Task statement = Nothing should appear in the answer except the lines from the one containing "filtered criteria. Please adjust your search" through the end of the records below, written out exactly.

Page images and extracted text

__________

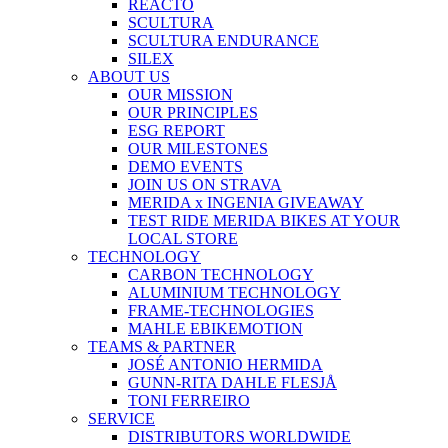
REACTO
SCULTURA
SCULTURA ENDURANCE
SILEX
ABOUT US
OUR MISSION
OUR PRINCIPLES
ESG REPORT
OUR MILESTONES
DEMO EVENTS
JOIN US ON STRAVA
MERIDA x INGENIA GIVEAWAY
TEST RIDE MERIDA BIKES AT YOUR
LOCAL STORE
TECHNOLOGY
CARBON TECHNOLOGY
ALUMINIUM TECHNOLOGY
FRAME-TECHNOLOGIES
MAHLE EBIKEMOTION
TEAMS & PARTNER
JOSÉ ANTONIO HERMIDA
GUNN-RITA DAHLE FLESJÅ
TONI FERREIRO
SERVICE
DISTRIBUTORS WORLDWIDE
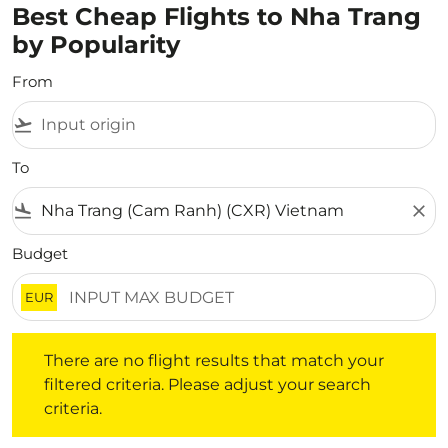
Best Cheap Flights to Nha Trang
by Popularity
From
flight_takeoff
To
flight_land
close
Budget
EUR
There are no flight results that match your filtered crite
There are no flight results that match your
filtered criteria. Please adjust your search
criteria.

__________

Solution for this task =
filtered criteria. Please adjust your search
criteria.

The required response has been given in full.